Information given below:

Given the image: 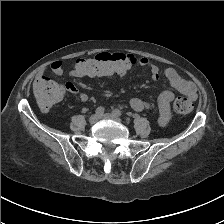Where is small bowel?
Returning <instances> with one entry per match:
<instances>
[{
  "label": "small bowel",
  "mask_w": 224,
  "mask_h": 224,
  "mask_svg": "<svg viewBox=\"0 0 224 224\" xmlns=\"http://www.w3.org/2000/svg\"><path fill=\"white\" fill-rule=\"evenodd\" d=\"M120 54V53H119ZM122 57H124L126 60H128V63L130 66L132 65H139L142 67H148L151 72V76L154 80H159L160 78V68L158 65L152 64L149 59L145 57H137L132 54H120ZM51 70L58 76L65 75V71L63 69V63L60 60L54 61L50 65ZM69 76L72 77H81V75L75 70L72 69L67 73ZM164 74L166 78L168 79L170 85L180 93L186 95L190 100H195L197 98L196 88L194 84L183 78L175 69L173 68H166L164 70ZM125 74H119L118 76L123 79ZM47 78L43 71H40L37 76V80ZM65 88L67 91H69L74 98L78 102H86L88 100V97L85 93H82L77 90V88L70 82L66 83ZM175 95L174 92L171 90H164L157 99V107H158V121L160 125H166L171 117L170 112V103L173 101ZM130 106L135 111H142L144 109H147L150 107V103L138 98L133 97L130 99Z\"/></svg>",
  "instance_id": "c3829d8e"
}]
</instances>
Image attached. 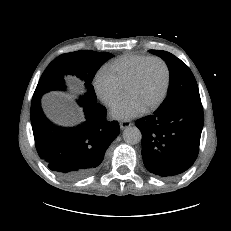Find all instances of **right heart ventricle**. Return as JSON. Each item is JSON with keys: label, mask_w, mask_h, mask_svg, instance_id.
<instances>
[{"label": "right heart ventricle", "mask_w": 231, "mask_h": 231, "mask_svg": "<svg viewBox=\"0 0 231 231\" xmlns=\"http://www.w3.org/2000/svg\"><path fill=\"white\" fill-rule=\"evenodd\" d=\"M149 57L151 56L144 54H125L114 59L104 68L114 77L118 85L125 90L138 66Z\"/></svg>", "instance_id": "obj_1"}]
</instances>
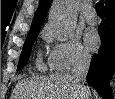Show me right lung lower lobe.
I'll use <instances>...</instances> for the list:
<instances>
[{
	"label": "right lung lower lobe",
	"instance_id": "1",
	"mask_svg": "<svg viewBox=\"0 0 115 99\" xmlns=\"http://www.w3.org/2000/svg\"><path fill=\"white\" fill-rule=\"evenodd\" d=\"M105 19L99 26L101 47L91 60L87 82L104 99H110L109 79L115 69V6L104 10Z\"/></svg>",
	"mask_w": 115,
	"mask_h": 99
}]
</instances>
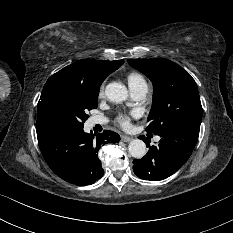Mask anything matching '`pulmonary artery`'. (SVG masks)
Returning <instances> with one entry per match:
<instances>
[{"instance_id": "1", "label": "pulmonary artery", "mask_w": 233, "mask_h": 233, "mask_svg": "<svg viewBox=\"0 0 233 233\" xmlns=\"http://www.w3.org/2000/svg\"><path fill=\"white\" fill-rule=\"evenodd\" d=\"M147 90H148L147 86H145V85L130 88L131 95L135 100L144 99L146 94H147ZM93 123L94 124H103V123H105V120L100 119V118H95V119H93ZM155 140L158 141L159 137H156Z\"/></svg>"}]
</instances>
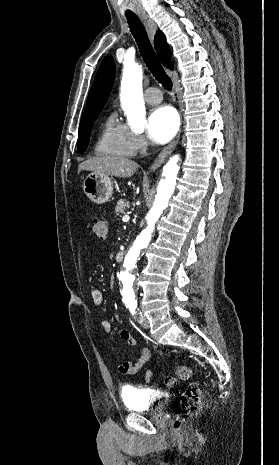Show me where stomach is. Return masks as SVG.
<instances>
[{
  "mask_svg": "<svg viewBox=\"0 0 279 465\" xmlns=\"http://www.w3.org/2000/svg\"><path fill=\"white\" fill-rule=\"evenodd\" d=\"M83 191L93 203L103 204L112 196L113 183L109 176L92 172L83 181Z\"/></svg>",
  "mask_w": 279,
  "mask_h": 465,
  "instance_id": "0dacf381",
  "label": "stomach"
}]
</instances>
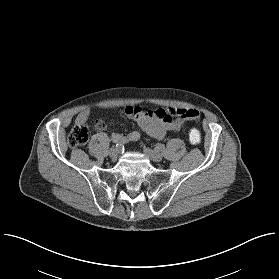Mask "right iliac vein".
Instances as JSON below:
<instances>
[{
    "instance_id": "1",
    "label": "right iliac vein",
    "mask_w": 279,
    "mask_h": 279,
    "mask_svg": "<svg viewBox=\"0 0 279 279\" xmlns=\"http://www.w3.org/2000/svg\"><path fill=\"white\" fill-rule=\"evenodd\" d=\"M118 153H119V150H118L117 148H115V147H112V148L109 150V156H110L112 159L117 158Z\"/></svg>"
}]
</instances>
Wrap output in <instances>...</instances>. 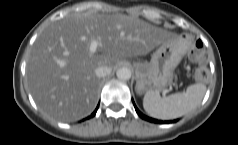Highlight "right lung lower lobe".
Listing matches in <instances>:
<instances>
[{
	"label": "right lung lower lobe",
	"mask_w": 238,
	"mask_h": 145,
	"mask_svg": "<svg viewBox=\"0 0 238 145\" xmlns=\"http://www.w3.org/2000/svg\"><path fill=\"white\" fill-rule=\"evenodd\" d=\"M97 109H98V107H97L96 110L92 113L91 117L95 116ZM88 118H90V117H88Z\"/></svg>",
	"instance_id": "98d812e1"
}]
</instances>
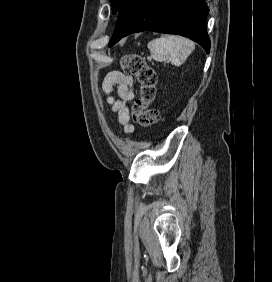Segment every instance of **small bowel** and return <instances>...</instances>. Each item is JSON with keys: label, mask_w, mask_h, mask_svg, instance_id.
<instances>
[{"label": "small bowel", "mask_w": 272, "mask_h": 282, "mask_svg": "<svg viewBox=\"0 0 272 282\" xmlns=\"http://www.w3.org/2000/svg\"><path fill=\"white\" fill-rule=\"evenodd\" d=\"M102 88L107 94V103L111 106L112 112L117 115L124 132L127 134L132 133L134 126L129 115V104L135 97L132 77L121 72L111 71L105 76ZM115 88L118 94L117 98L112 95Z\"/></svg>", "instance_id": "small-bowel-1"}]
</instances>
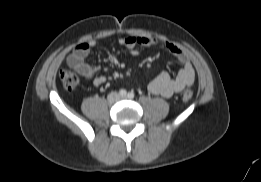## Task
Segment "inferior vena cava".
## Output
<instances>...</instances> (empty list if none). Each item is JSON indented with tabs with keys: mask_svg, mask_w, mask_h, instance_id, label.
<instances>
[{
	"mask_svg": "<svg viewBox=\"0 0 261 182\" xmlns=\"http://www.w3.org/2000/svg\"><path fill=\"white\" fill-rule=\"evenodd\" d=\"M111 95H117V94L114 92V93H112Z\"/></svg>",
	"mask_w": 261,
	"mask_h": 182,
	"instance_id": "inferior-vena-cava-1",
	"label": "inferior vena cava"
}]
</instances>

End of Information given.

» **What to do**
Leave out the pictures, and retype exactly the lines from the one containing "Segment every instance" through the last line of the data above, no more and no less.

» **Answer section**
Segment every instance of **small bowel** and return <instances>...</instances>. Each item is JSON with keys: label, mask_w, mask_h, mask_svg, instance_id.
<instances>
[{"label": "small bowel", "mask_w": 272, "mask_h": 282, "mask_svg": "<svg viewBox=\"0 0 272 282\" xmlns=\"http://www.w3.org/2000/svg\"><path fill=\"white\" fill-rule=\"evenodd\" d=\"M102 88L107 94V103L111 106L112 112L117 115L124 132L127 134L132 133L134 126L129 115V104L135 97L132 77L121 72L111 71L105 76ZM115 88L118 94L117 98L112 95Z\"/></svg>", "instance_id": "small-bowel-1"}]
</instances>
## Task
Segment "inferior vena cava".
## Output
<instances>...</instances> (empty list if none). Each item is JSON indented with tabs with keys: mask_svg, mask_w, mask_h, instance_id, label.
<instances>
[{
	"mask_svg": "<svg viewBox=\"0 0 261 182\" xmlns=\"http://www.w3.org/2000/svg\"><path fill=\"white\" fill-rule=\"evenodd\" d=\"M111 95H117V94L114 92V93H112Z\"/></svg>",
	"mask_w": 261,
	"mask_h": 182,
	"instance_id": "inferior-vena-cava-1",
	"label": "inferior vena cava"
}]
</instances>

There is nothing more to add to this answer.